Extracted data entries
.....

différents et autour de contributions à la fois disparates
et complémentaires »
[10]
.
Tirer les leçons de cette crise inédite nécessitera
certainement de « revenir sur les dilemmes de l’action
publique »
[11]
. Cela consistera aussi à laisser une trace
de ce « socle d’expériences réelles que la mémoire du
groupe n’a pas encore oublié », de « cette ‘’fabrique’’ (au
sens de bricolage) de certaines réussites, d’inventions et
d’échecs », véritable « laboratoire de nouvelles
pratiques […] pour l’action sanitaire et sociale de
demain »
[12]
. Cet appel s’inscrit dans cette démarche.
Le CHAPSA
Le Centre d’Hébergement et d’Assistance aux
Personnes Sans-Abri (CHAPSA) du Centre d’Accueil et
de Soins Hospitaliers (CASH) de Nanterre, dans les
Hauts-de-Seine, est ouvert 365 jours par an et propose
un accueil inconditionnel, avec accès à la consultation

.....

Exercise requirements> Write the entries above out again, unchanged and complete.

Result for this task>
différents et autour de contributions à la fois disparates
et complémentaires »
[10]
.
Tirer les leçons de cette crise inédite nécessitera
certainement de « revenir sur les dilemmes de l’action
publique »
[11]
. Cela consistera aussi à laisser une trace
de ce « socle d’expériences réelles que la mémoire du
groupe n’a pas encore oublié », de « cette ‘’fabrique’’ (au
sens de bricolage) de certaines réussites, d’inventions et
d’échecs », véritable « laboratoire de nouvelles
pratiques […] pour l’action sanitaire et sociale de
demain »
[12]
. Cet appel s’inscrit dans cette démarche.
Le CHAPSA
Le Centre d’Hébergement et d’Assistance aux
Personnes Sans-Abri (CHAPSA) du Centre d’Accueil et
de Soins Hospitaliers (CASH) de Nanterre, dans les
Hauts-de-Seine, est ouvert 365 jours par an et propose
un accueil inconditionnel, avec accès à la consultation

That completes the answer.